With less than a week to go to the crucial ballot by 8,000 Glanbia Co-operative Society shareholders on the purchase of the Plc’s €1 billion business, its 14 farmer directors have urged all and sundry to vote yes to the “landmark” deal.

The co-op board includes three Waterford farmers: company chairman Liam Herlihy from Knockanore; John Fitzgerald, Kilmeaden, and Nicholas Dunphy, Kilmacthomas.

In a letter sent to shareholders this week they and their board colleagues say they’re convinced the transfer of all milk processing and agribusiness operations to 100% farmer ownership is in the best long-term interests of all shareholders and their families, and more compatible with suppliers’ needs than a plc structure.

“A co-op structure is much better placed to support expansion opportunities in a quota-free environment and to deal with the impact of price fluctuations,” the board’s letter states. “In contrast, a plc must focus on total shareholder value and will invest in whatever geography or market that offers the greatest growth potential.”

The proposal is subject to the approval of 75% of shareholders attending and voting at two special general meetings in Kildalton College, Co Kilkenny – the first of which takes place next Monday (May 10).

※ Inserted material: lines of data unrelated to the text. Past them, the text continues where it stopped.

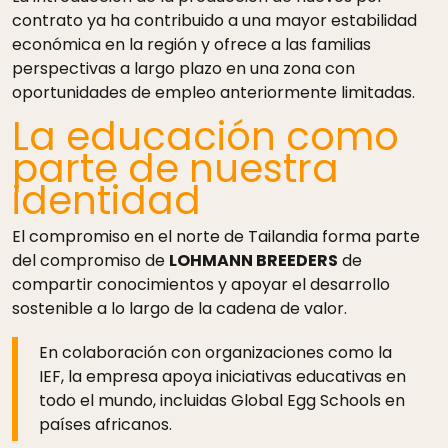
contrato ya ha contribuido a una mayor estabilidad
económica en la región y ofrece a las familias
perspectivas a largo plazo en una zona con
oportunidades de empleo anteriormente limitadas.
La educación como
parte de nuestra
identidad
El compromiso en el norte de Tailandia forma parte
del compromiso de
LOHMANN BREEDERS
de
compartir conocimientos y apoyar el desarrollo
sostenible a lo largo de la cadena de valor.
En colaboración con organizaciones como la
IEF, la empresa apoya iniciativas educativas en
todo el mundo, incluidas Global Egg Schools en
países africanos.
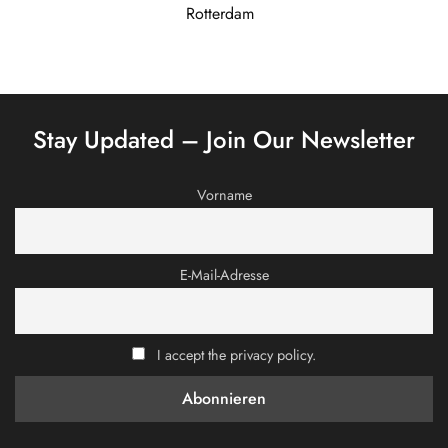
Rotterdam
Stay Updated – Join Our Newsletter
Vorname
E-Mail-Adresse
I accept the privacy policy.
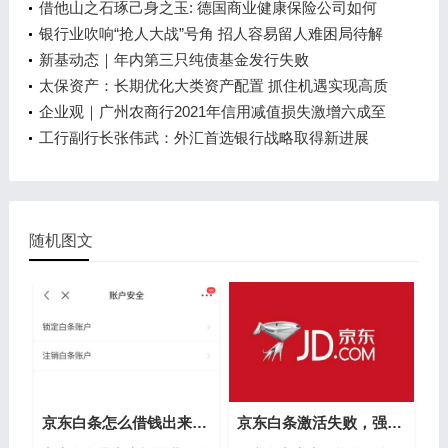
持卡数量上限、限制非消费类交易……
借他山之石琢己身之玉: 德国商业健康保险公司如何
在激烈竞争中实现可持续发展？
银行业吹响“抢人大战”号角 招人容易留人难困局待解
新基动态｜年内第三只纯债基金发行失败
太保资产：长期优化大类资产配置 抓住机遇实现高质
量发展
企业观｜广州农商行2021年信用减值损失激增六成至
126亿元 归母净利连续两年跌超30%
工行副行长张伟武：外汇首选银行战略取得新进展
随机图文
京东白条怎么借钱出来（京东白条套线扫码商家）
京东白条激活失败，强开京东白条技巧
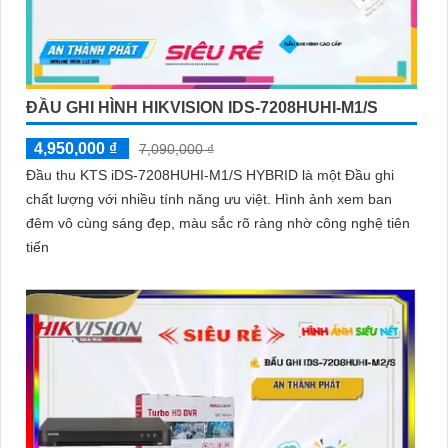
ĐẦU GHI HÌNH HIKVISION IDS-7208HUHI-M1/S
4,950,000 ₫
7,090,000 ₫
Đầu thu KTS iDS-7208HUHI-M1/S HYBRID là một Đầu ghi
chất lượng với nhiều tính năng ưu việt. Hình ảnh xem ban
đêm vô cùng sáng đẹp, màu sắc rõ ràng nhờ công nghệ tiên
tiến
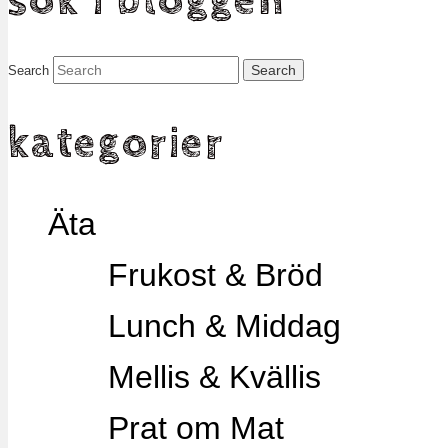
sök i bloggen
Search
kategorier
Äta
Frukost & Bröd
Lunch & Middag
Mellis & Kvällis
Prat om Mat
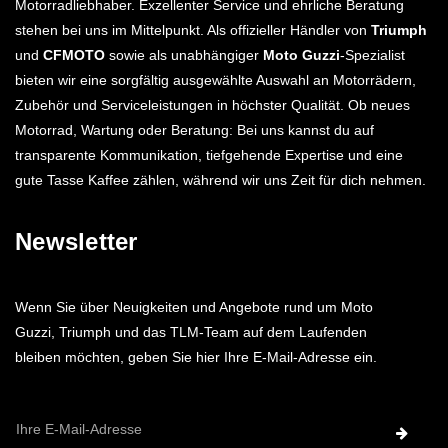
Motorradliebhaber. Exzellenter Service und ehrliche Beratung
stehen bei uns im Mittelpunkt. Als offizieller Händler von
Triumph
und
CFMOTO
sowie als unabhängiger
Moto Guzzi
-Spezialist
bieten wir eine sorgfältig ausgewählte Auswahl an Motorrädern,
Zubehör und Serviceleistungen in höchster Qualität. Ob neues
Motorrad, Wartung oder Beratung: Bei uns kannst du auf
transparente Kommunikation, tiefgehende Expertise und eine
gute Tasse Kaffee zählen, während wir uns Zeit für dich nehmen.
Newsletter
Wenn Sie über Neuigkeiten und Angebote rund um Moto
Guzzi, Triumph und das TLM-Team auf dem Laufenden
bleiben möchten, geben Sie hier Ihre E-Mail-Adresse ein.
E-
Mail-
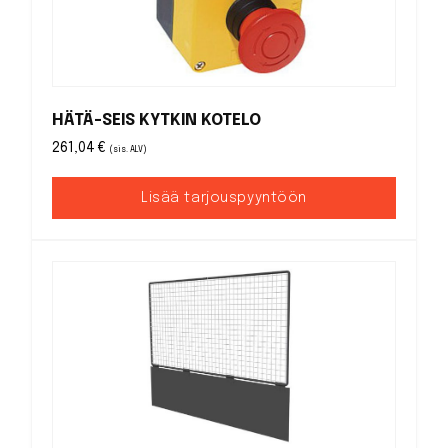
HÄTÄ-SEIS KYTKIN KOTELO
261,04
€
(sis. ALV)
Lisää tarjouspyyntöön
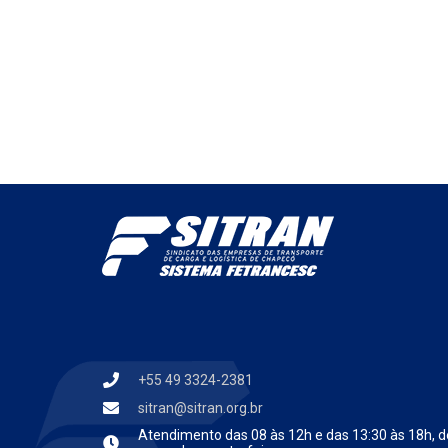
+55 49 3324-2381
sitran@sitran.org.br
Atendimento das
08 às 12h e das 13:30 às 18h, d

The acquisition is being funded primarily through a reduction in the Society’s shareholding in the plc from 54.6% to 20%. This, the board says, will secure farmer ownership of a well-managed, world-scale business with strong cash earnings and dynamic growth opportunities.

“Crucially, the chief executives and management teams of all three business units will transfer over to the co-op, ensuring continuity of expertise and innovation,” the letter confirms.

The board members also stressed the benefits to all shareholders from the spin-out of 10% of the Society’s plc stake – valued at €90m at current share prices. A typical co-op member with 4,000 co-op shares would receive plc shares worth around €7,500. These shares can then be held as an investment or sold for cash.